*** Begin section ***
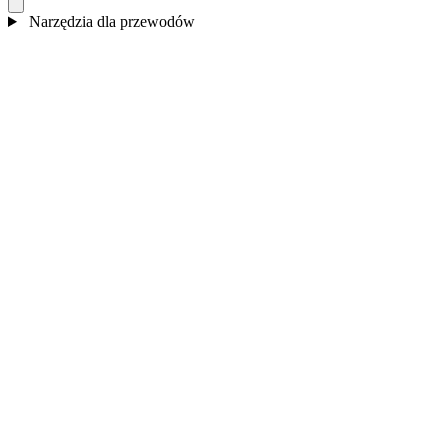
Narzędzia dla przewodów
*** End section ***
*** Begin section ***
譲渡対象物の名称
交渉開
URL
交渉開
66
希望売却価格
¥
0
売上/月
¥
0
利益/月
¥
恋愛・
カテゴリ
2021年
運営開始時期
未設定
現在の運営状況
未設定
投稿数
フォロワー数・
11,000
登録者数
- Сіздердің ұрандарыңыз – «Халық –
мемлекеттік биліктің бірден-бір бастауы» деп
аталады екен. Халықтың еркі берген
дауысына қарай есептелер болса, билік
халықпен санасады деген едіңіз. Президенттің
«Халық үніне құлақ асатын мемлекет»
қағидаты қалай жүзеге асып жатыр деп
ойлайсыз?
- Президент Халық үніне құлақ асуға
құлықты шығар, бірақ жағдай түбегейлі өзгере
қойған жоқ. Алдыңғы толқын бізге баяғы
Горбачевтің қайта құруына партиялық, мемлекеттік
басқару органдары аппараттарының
*** End section ***
**About this task:** Working from the records above, write out verbatim only the lines from the line containing "- Президент Халық үніне құлақ асуға" through the line containing "басқару органдары аппараттарының".

**Exercise answer:**
- Президент Халық үніне құлақ асуға
құлықты шығар, бірақ жағдай түбегейлі өзгере
қойған жоқ. Алдыңғы толқын бізге баяғы
Горбачевтің қайта құруына партиялық, мемлекеттік
басқару органдары аппараттарының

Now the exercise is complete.